Di era digital ini, percepatan penyebaran hoaks meningkat berkali-kali lipat dibanding dulu karena semua orang terhubung dengan internet dan jejaring media sosial sehingga dampaknya pada publik semakin cepat terasa.
Karena hoak sesungguhnya bukan barang baru, baik kiranya untuk melihat konteks sejarah bagaimana fenomena kabar bohong ini merupakan peristiwa berulang sepanjang sejarah peradaban manusia.
Oktavianus menyebarkan kabar bohong soal Anthony yang digambarkan sebagai pemabuk dan penggoda wanita. Medium penyebarannya adalah koin. Informasi sesat itu ditulis di koin-koin dan disebarkan ke masyarakat. Tujuannya adalah menjatuhkan reputasi Anthony.
Mujarab. Oktavianus berhasil naik takhta dan menjadi Kaisar Romawi pertama dan dikenal dengan sebutan Kaisar Agustus.
Beratus-ratus tahun kemudian, persebaran berita bohong naik level kecepatannya ketika Gutenberg menemukan mesin cetak pada 1493. Mesin cetak dalam perkembangannya melahirkan surat kabar yang memiliki kemampuan lebih besar dalam menjangkau publik.
Di era surat kabar, ada kisah hoaks yang amat terkenal yang terjadi pada 1835, yaitu “The Great Moon Hoaks”.
“The Great Moon Hoaks” adalah serial enam artikel yang diterbitkan surat kabar “The New York Sun”. Artikel itu bercerita tentang kehidupan di bulan. Dikisahkan, bahwa ilmu pengetahuan telah berhasil mengungkap kehidupan luar angkasa.
Menurut cerita itu, bulan dihuni oleh makhluk-makhluk humanoid, yaitu setengah manusia setengah hewan.
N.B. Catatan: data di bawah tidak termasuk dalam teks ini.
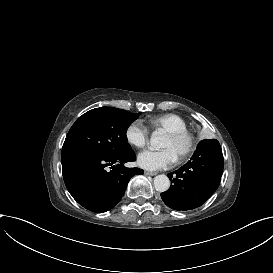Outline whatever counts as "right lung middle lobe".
Masks as SVG:
<instances>
[{
	"mask_svg": "<svg viewBox=\"0 0 273 273\" xmlns=\"http://www.w3.org/2000/svg\"><path fill=\"white\" fill-rule=\"evenodd\" d=\"M139 113L113 107L92 109L80 116L69 130L61 159L77 154L120 155L131 149L126 130Z\"/></svg>",
	"mask_w": 273,
	"mask_h": 273,
	"instance_id": "1",
	"label": "right lung middle lobe"
}]
</instances>
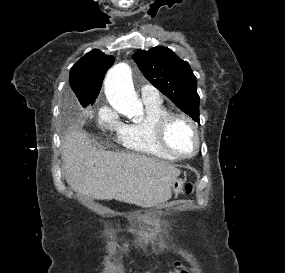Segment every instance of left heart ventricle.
Segmentation results:
<instances>
[{"label": "left heart ventricle", "instance_id": "left-heart-ventricle-1", "mask_svg": "<svg viewBox=\"0 0 285 273\" xmlns=\"http://www.w3.org/2000/svg\"><path fill=\"white\" fill-rule=\"evenodd\" d=\"M167 140L175 150L190 153L195 146V138L189 125L182 119H175L167 130Z\"/></svg>", "mask_w": 285, "mask_h": 273}]
</instances>
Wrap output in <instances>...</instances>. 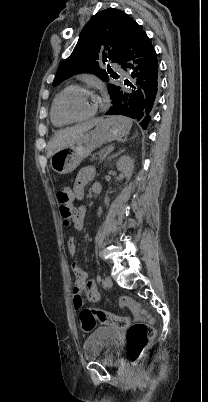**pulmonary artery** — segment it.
Masks as SVG:
<instances>
[{"label":"pulmonary artery","instance_id":"pulmonary-artery-1","mask_svg":"<svg viewBox=\"0 0 208 402\" xmlns=\"http://www.w3.org/2000/svg\"><path fill=\"white\" fill-rule=\"evenodd\" d=\"M114 72L115 73H118V72H121V73H123L124 71H123V69L121 68V66L120 65H118V64H115L114 65Z\"/></svg>","mask_w":208,"mask_h":402}]
</instances>
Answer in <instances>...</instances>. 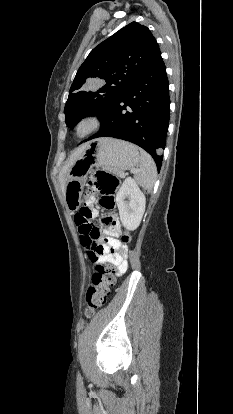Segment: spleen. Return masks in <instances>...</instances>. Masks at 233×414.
I'll use <instances>...</instances> for the list:
<instances>
[{"label":"spleen","instance_id":"spleen-1","mask_svg":"<svg viewBox=\"0 0 233 414\" xmlns=\"http://www.w3.org/2000/svg\"><path fill=\"white\" fill-rule=\"evenodd\" d=\"M141 160L139 171L135 173L136 182L150 192L157 178V168L152 157L144 150H140Z\"/></svg>","mask_w":233,"mask_h":414}]
</instances>
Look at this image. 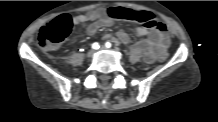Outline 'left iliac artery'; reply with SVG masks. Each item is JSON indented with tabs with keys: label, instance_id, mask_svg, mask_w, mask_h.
<instances>
[{
	"label": "left iliac artery",
	"instance_id": "1",
	"mask_svg": "<svg viewBox=\"0 0 218 122\" xmlns=\"http://www.w3.org/2000/svg\"><path fill=\"white\" fill-rule=\"evenodd\" d=\"M105 46H106L107 48H110L112 45H111L110 42H106V43H105Z\"/></svg>",
	"mask_w": 218,
	"mask_h": 122
}]
</instances>
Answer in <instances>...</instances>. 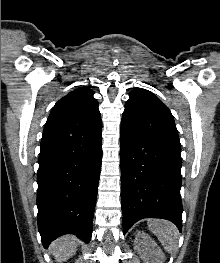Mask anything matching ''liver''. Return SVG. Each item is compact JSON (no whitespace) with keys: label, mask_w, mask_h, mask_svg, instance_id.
<instances>
[{"label":"liver","mask_w":220,"mask_h":263,"mask_svg":"<svg viewBox=\"0 0 220 263\" xmlns=\"http://www.w3.org/2000/svg\"><path fill=\"white\" fill-rule=\"evenodd\" d=\"M78 240L75 236H61L51 244L52 254L57 262H63L73 256L77 250Z\"/></svg>","instance_id":"6515ba94"}]
</instances>
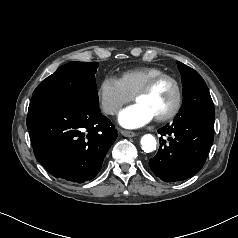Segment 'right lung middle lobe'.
<instances>
[{"label":"right lung middle lobe","mask_w":238,"mask_h":238,"mask_svg":"<svg viewBox=\"0 0 238 238\" xmlns=\"http://www.w3.org/2000/svg\"><path fill=\"white\" fill-rule=\"evenodd\" d=\"M97 62H69L47 77L32 98H76L99 106L95 73Z\"/></svg>","instance_id":"dd1d6c3e"}]
</instances>
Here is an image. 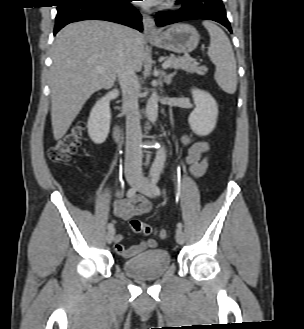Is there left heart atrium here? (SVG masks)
<instances>
[{"label": "left heart atrium", "mask_w": 304, "mask_h": 329, "mask_svg": "<svg viewBox=\"0 0 304 329\" xmlns=\"http://www.w3.org/2000/svg\"><path fill=\"white\" fill-rule=\"evenodd\" d=\"M142 5L144 6H153L159 2V0H142Z\"/></svg>", "instance_id": "obj_1"}]
</instances>
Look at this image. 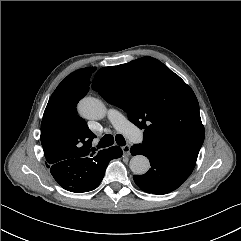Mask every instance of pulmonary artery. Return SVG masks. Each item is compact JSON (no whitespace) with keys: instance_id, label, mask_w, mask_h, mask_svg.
<instances>
[{"instance_id":"obj_1","label":"pulmonary artery","mask_w":241,"mask_h":241,"mask_svg":"<svg viewBox=\"0 0 241 241\" xmlns=\"http://www.w3.org/2000/svg\"><path fill=\"white\" fill-rule=\"evenodd\" d=\"M108 117L115 128L135 142L141 141L138 129L132 125L121 113L115 109L108 110Z\"/></svg>"}]
</instances>
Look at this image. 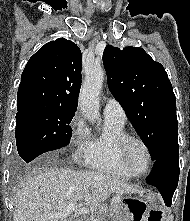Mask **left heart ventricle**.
<instances>
[{"mask_svg":"<svg viewBox=\"0 0 190 221\" xmlns=\"http://www.w3.org/2000/svg\"><path fill=\"white\" fill-rule=\"evenodd\" d=\"M127 156L130 164L137 171H144L148 164L147 153L137 142H131L128 146Z\"/></svg>","mask_w":190,"mask_h":221,"instance_id":"left-heart-ventricle-1","label":"left heart ventricle"}]
</instances>
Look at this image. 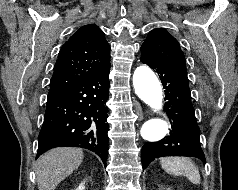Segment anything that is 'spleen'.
I'll return each instance as SVG.
<instances>
[{
	"label": "spleen",
	"mask_w": 238,
	"mask_h": 190,
	"mask_svg": "<svg viewBox=\"0 0 238 190\" xmlns=\"http://www.w3.org/2000/svg\"><path fill=\"white\" fill-rule=\"evenodd\" d=\"M161 167L172 175H182L193 184H200V173L198 168L185 157H166L161 159Z\"/></svg>",
	"instance_id": "3e777b00"
}]
</instances>
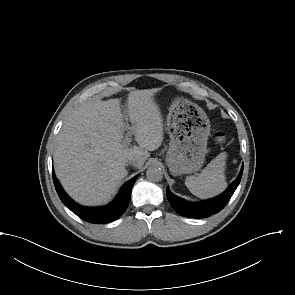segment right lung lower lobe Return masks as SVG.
Wrapping results in <instances>:
<instances>
[{
  "instance_id": "right-lung-lower-lobe-1",
  "label": "right lung lower lobe",
  "mask_w": 295,
  "mask_h": 295,
  "mask_svg": "<svg viewBox=\"0 0 295 295\" xmlns=\"http://www.w3.org/2000/svg\"><path fill=\"white\" fill-rule=\"evenodd\" d=\"M53 181L55 189L58 193L59 198L63 204L75 213L81 219L95 224H103L115 221L118 219L126 210L130 199H131V190L138 177L135 176L127 183L123 185L117 197L107 206L92 208V207H83L75 203L63 190L58 180L55 177L54 170L52 169Z\"/></svg>"
}]
</instances>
Artikel dilengkapi dengan ilustrasi makhluk manusia kelelawar dan manusia unicorn biru berjanggut. “The Great Moon Hoax” adalah salah satu hoaks terlaris abad ke-19.
Josep Goebbels, ahli propaganda Nazi, banyak memproduksi hoaks demi kepentingan perang Jerman.
Cerita senjata biologis Irak juga diyakini sebagai hoaks yang diproduksi Amerika Serikat sebagai justifikasi invasi AS demi menjaga stabilitas geopolitik timur tengah untuk kepentingan politik Amerika.
Pemilihan presiden AS 2016 yang dimenangkan Trump juga menggunakan hoaks sebagai strategi pertarungan politik.
Di Indonesia, berita bohong sebagai bagian dari kampanye masif pertarungan politik setidaknya mulai digunakan secara brutal pada hajatan pilpres 2014, yaitu match pertama antara calon presiden kala itu, Joko Widodo dan Prabowo Subianto.
Intensitas aktivitas penyebaran informasi melalu media sosial meningkat tajam. Daya persebarannya berkali-kali lipat dibanding surat kabar.
Namun, kasus hoaks terbesar di pilpres 2014 justru menggunakan medium kuno, persis seperti medium yang digunakan dalam kasus “The Great Moon Hoax” di atas, yaitu surat kabar, tepatnya tabloid.
Saat itu beredar tabloid “Obor Rakyat” yang mendiskreditkan Jokowi. Pemimpin redaksi dan redaktur pelaksana tabloid “Obor Rakyat”, Setiyardi Budiono dan Darmawan Sepriyossa akhirnya divonis satu tahun penjara dan mendekam di Lapas Cipinang sejak Mei 2018.